Prior to Ubisoft's announcement that it would be publishing Airmech Arena on Xbox 360, I hadn't given Carbon Games' free-to-play title much attention. I had heard the name, but with a flood of MOBAs (and MOBA-like) titles on PC, I never managed to turn in its direction. That was a mistake.

When last week's news came out that Carbon (the studio behind Fat Princess) was bringing the title to console, I checked out the trailer to see what it was all about. What I found was Robotech-like vehicles transforming into robots, duking it out in the air and on land. As a fan of giant robots, especially those that transform, I immediately made an appointment to play the game at PAX East.

My very first MOBA experience was Awesomenauts. It speaks the same language as League of Legends and Dota 2, but does so in a way that console gamers can understand. Airmech Arena has a traditional overhead perspective, but the twin stick shooter controls accomplish a similar goal to Ronimo's cartoonish creation.

I played two Airmech matches, a two-vs-two competitive game and a solo survival experience. The solo play was the second, but I'd recommend players start here, as it provides a great sandbox to experiment with the different mechs, units, and upgrades.

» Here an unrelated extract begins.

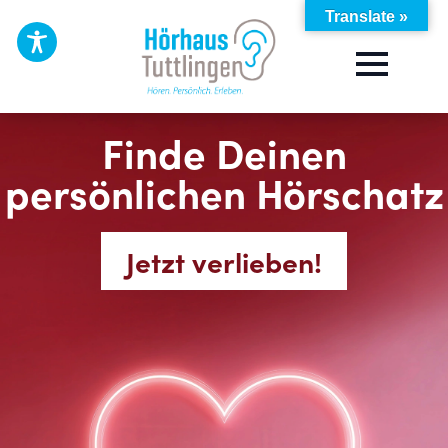
Translate »
Finde Deinen
persönlichen Hörschatz
Jetzt verlieben!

Right now, there are nine different Airmech classes, an intentionally focused number. Co-founder James Green tells me that they approach the game more like Team Fortress 2, which hasn't added any classes in all its years of existence, rather than a traditional MOBA. That's not to say more Airmechs won't be added, but you won't be flooded with new classes to buy.

Player customization comes in the form of different units that can be built at the base and outposts. These are selected in advance and include anti-air, turret, healing, foot soldiers, tanks, and more.

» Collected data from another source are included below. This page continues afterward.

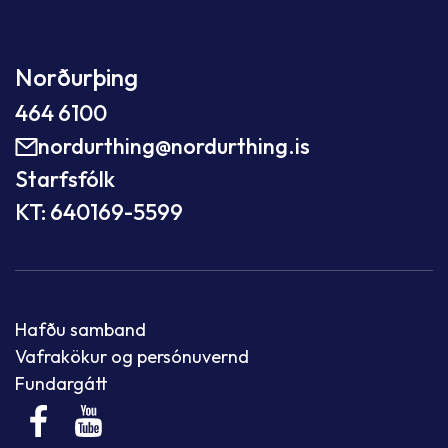
Norðurþing
464 6100
nordurthing@nordurthing.is
Starfsfólk
KT: 640169-5599
Hafðu samband
Vafrakökur og persónuvernd
Fundargátt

Units are deployed by spending credit to built them at base. Once they are complete, you need to return to shuttle them to the fight. There is a lot of rapid movement back and forth to base, making this a sharp divergence from most MOBAs. You won't have to make the tough decision to go back and leave a tower undefended. You'll just need to zip back for a few moments, upgrade, set up the build queue, and get back to the fight.

Units can be picked up from your main base or one of the forward outposts that you capture. There is an option that can be toggled that automatically queues units once you have a lot of money, which is something Green tells me is there for newer players who get caught up in fighting and forget to build minions.

Airmech is a free-to-play game, but Carbon offers something called Airmech Prime in the PC version. This $20 bundle will make its way to Xbox 360 and unlock all nine classes, a large number of units, experience and kudos (earned currency) bonuses, and includes a small amount of diamonds (paid currency). If you are a PC Airmech player, your existing purchases will not carry to the console, though.

If you want to purchase Airmech skins or solo/bot match only ultimate units, those are diamond purchases only. Ultimate units are more powerful, which is why they can't be used in competitive play. Additional unit types can be acquired either through kudos or diamonds.

Knowing at the start that I can spend $20 and unlock all of the different class options feels like a nice middle point between the free-to-play wild west and the more traditional structure of game ownership. Between the smooth twin stick shooter controls and the quick match speed (games can be played in 10 - 15 minutes), Airmech Arena's summer launch on Xbox 360 can't come soon enough.